Anna Veronica Pobbe
EHRI-Fellow (2023)
Prozesse gegen NS-Verbrecher, die an der wirtschaftlichen Ausbeutung der jüdischen Gemeinden beteiligt waren
Das Forschungsprojekt, das Pobbe während des EHRI Fellowship Term durchführen wird, ist der Ausgangspunkt für einige neue Forschungswege, die in erster Linie auf einigen Fragen basieren, die in Pobbes früheren Arbeiten noch unbeantwortet geblieben sind. Die Aktion Reinhard war die Aktion mit der höchsten Sterblichkeitsrate unter den vielen von den Nazis organisierten Deportationsaktionen (Stone, 2019). Die Aktion begann unmittelbar nach dem Tod von Reinhard Heydrich, der von einigen Partisanen getötet wurde. Während der Aktion waren drei Vernichtungslager an den Tötungsaktionen beteiligt: Treblinka, Sobibor und Belzec.
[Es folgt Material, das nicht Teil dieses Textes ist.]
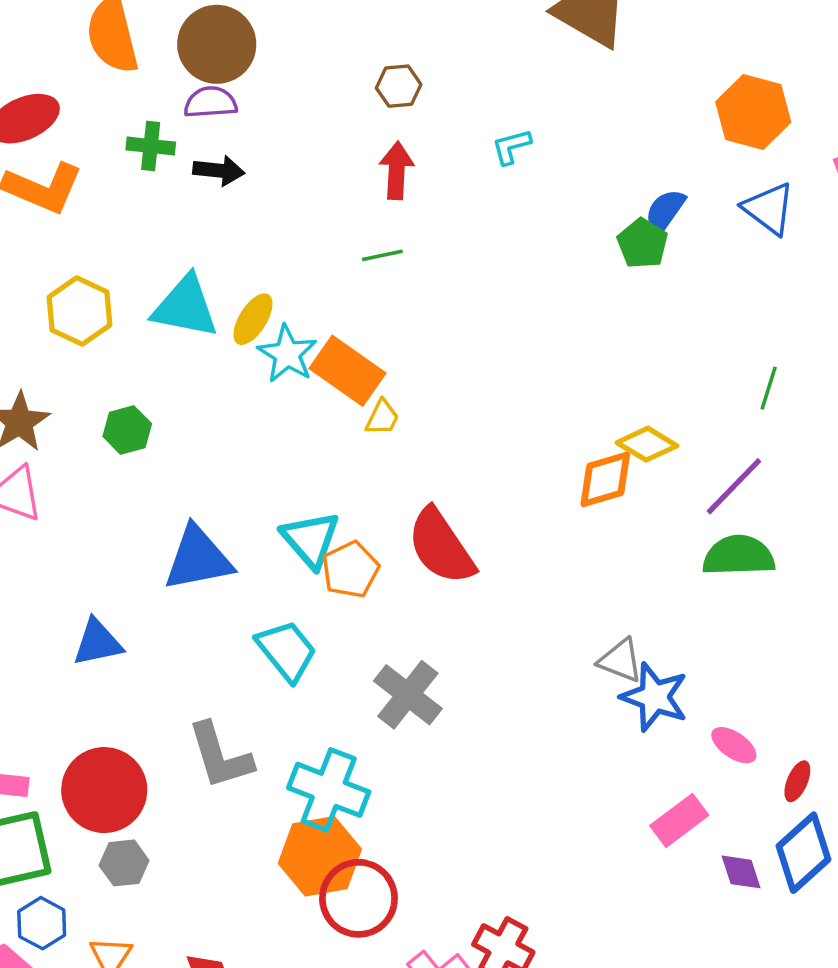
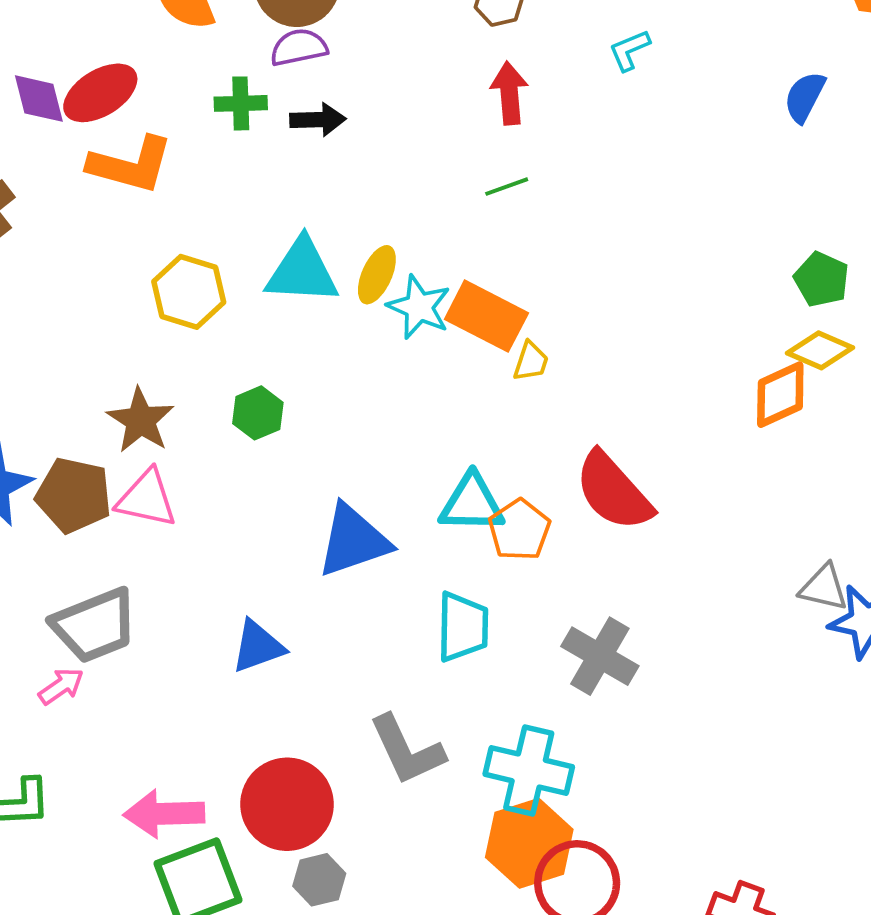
green pentagon: (643, 243) -> (822, 279), moved
cyan triangle: (311, 539) -> (472, 503), turned -40
cyan trapezoid: (287, 651) -> (463, 627), turned 48

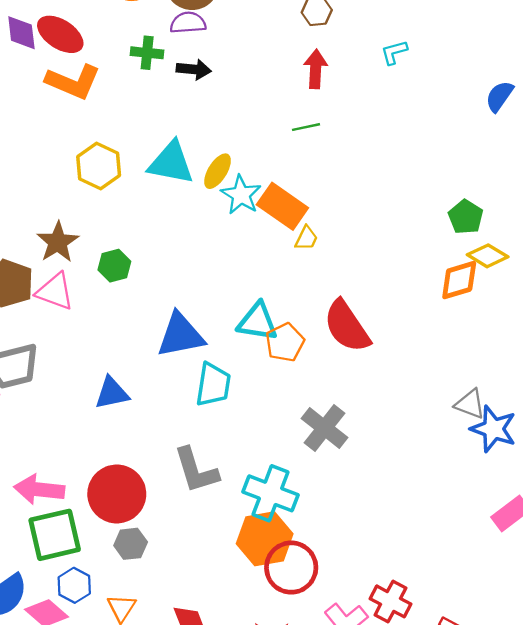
red ellipse: (100, 93) -> (60, 34), turned 57
green pentagon: (822, 279) -> (466, 217), moved
green hexagon: (258, 413) -> (114, 266), moved
cyan trapezoid: (463, 627) -> (213, 385), moved

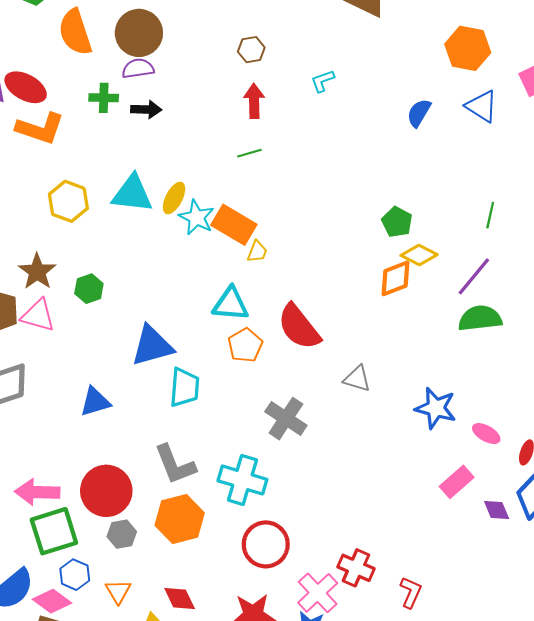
cyan triangle: (257, 322) -> (231, 304), moved
gray triangle: (470, 404) -> (357, 379), moved
orange hexagon: (265, 539) -> (180, 519), moved

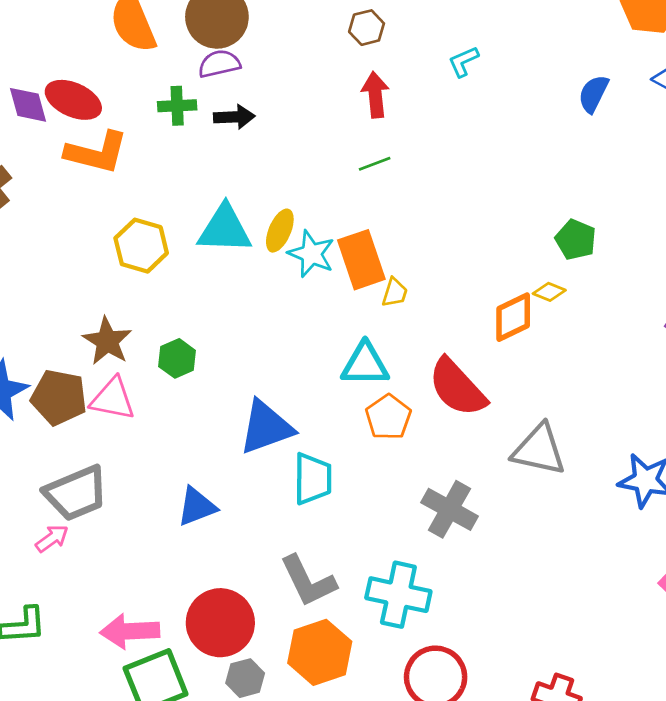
orange rectangle: (234, 225) -> (361, 260), turned 45
yellow diamond: (419, 255) -> (549, 292), moved, size x0.7
orange diamond: (395, 278) -> (513, 317), moved
gray triangle: (357, 379) -> (539, 450), size x1.5

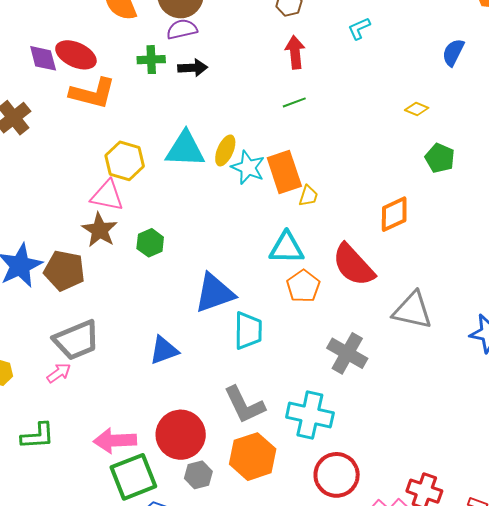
yellow diamond: (549, 292) -> (417, 109), moved
pink triangle: (113, 399) -> (107, 196), moved

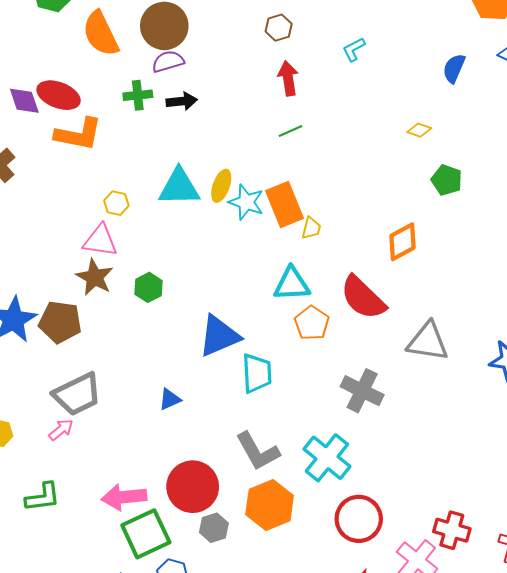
yellow hexagon: (125, 161) -> (116, 203), size x0.6
blue triangle: (164, 350) -> (170, 399), size x0.7
cyan cross: (310, 415) -> (327, 458), turned 30

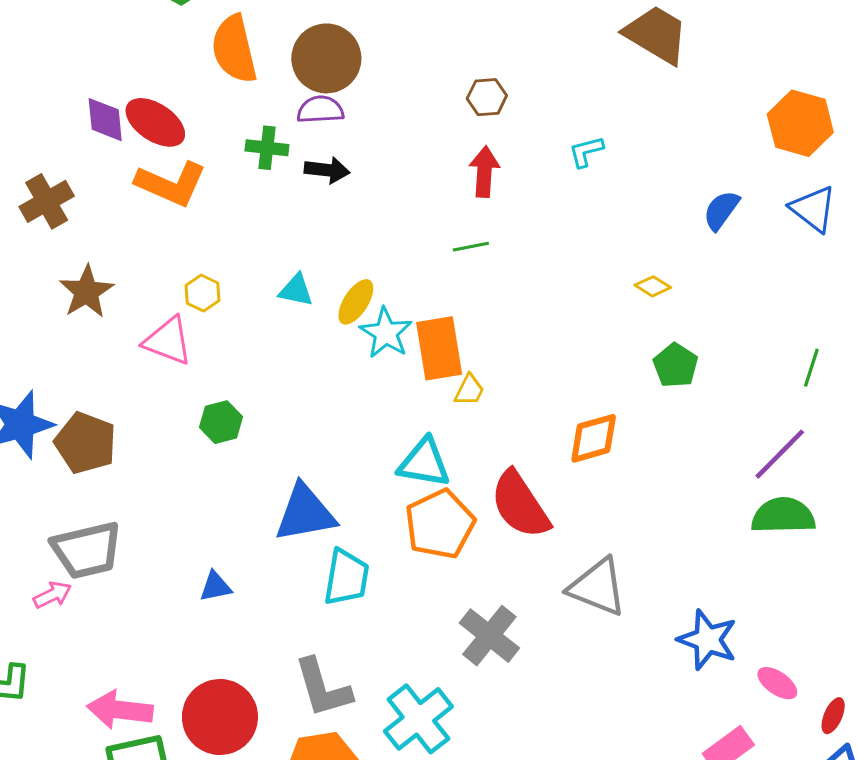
cyan triangle: (179, 187) -> (296, 290), size x0.6
brown star: (95, 277) -> (86, 292), moved
orange pentagon: (312, 323) -> (440, 524), size x1.4

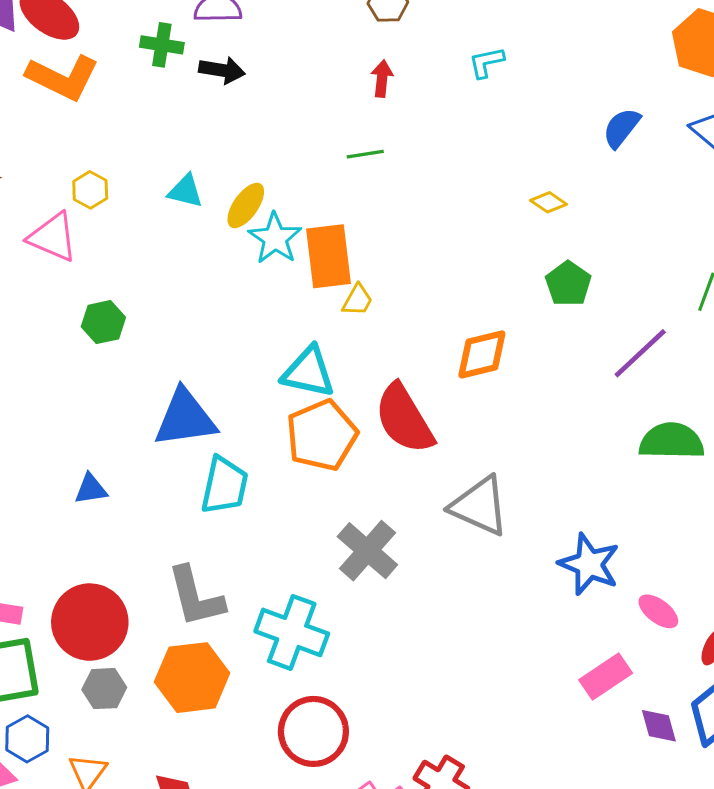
red arrow: (484, 172) -> (382, 79), size x0.7
purple line: (780, 454) -> (640, 353), moved
cyan cross: (418, 719) -> (292, 632), turned -34

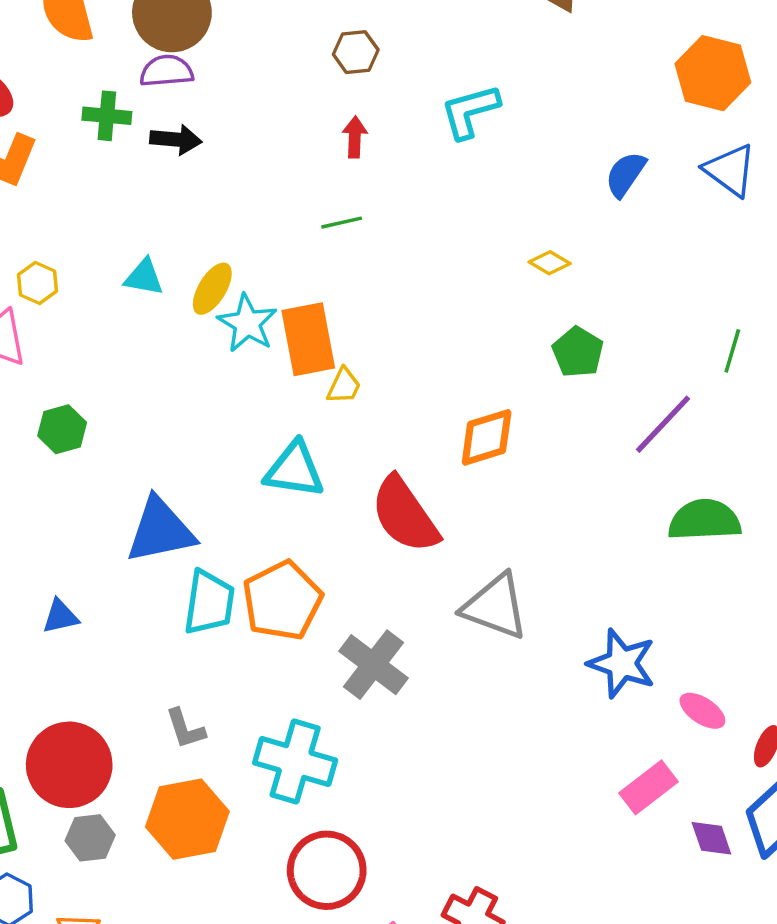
cyan L-shape: (486, 62) -> (470, 111), size x1.5
orange pentagon: (322, 435) -> (282, 601), moved
gray L-shape: (196, 597) -> (185, 729), size x0.6

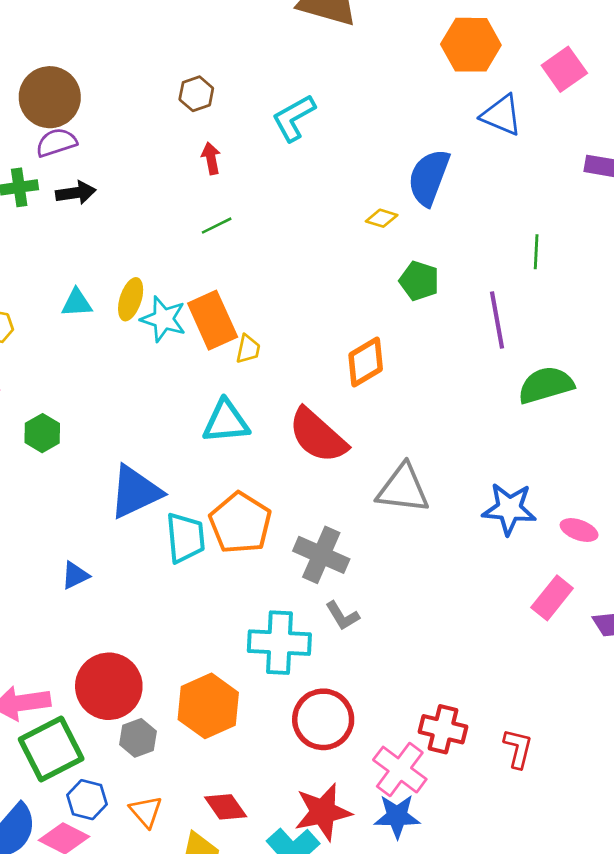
blue semicircle: (626, 174) -> (429, 177), moved, size x1.5
purple line: (663, 424) -> (497, 320), turned -40
gray L-shape: (185, 729) -> (342, 616), moved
Kulmhof, das erste Todeslager, das gebaut wurde, war nur teilweise an der AR beteiligt: Es nahm einige wenige Transporte auf, hauptsächlich Kinder, die aus den tschechischen Gebieten kamen (Prozess gegen Adolf Eichmann, 1961). An der Spitze der Hierarchie im Zusammenhang mit dem AR stand Odilo Globocnik, ein in Triest geborener Nazi aus erster Hand. Pobbe stieß auf den Fall Globocnik am Ende ihrer Recherchen über Litzmannstadt. Globocnik versuchte nämlich, die Gewinne der AR in einige Projekte zu reinvestieren, wie Osti, den industriellen Traum der SS (Schulte, 2001). Als Himmler Mitte 1943 versuchte, die Kontrolle über das Ghetto Litzmannstadt zu übernehmen, schlug Globocnik vor, das Ghetto in ein Arbeitslager umzuwandeln, das vom Osti-Projekt kontrolliert werden sollte. Diese "Umwandlung" fand nie statt, aber interessant war der Reinvestitionsprozess, den Globocnik anstrebte. Die Reinvestition bezog sich auf das Geld und die Waren, die die Nazis den Deportierten in den verschiedenen Phasen des AR abnehmen konnten. Der größte Teil dieser Gewinne wurde dann auf ein Sonderkonto mit dem Namen "R" überwiesen. Die Praxis, besondere Bankkonten zu verwenden, um das Geld, das den Deportierten abgenommen wurde, zu kontrollieren und zu sammeln, wurde von den Nazis oft genutzt, wie der Fall des Sonderkontos 12300 für die Deportationen des Warthegaus gezeigt hat (Klein, 2009).
Anna Veronica Pobbe ist Historikerin und außerordentliche Professorin für Zeitgeschichte an der Universität Mailand. Sie promovierte 2020 an der Universität Trient in Europäischen Kulturen (Schwerpunkt Geschichte). Im Jahr 2022 war sie Postdoc-Stipendiatin am Deutschen Historischen Institut in Rom. Zu ihren Forschungsschwerpunkten gehören die wirtschaftliche Ausbeutung der Juden in den polnisch besetzten Gebieten, die Kontroversen um die Nachkriegsprozesse und in jüngerer Zeit die Verwicklung des Heiligen Stuhls in die Nachkriegsprozesse. Pobbe veröffentlichte 2023 ihr erstes Buch, das aus ihrer Doktorarbeit (basierend auf der Biographie von Hans Biebow) hervorgegangen ist. Sie erhielt mehrere Förderungen und Preise, wie den Irma-Rozemberg-Preis der Universität Wien.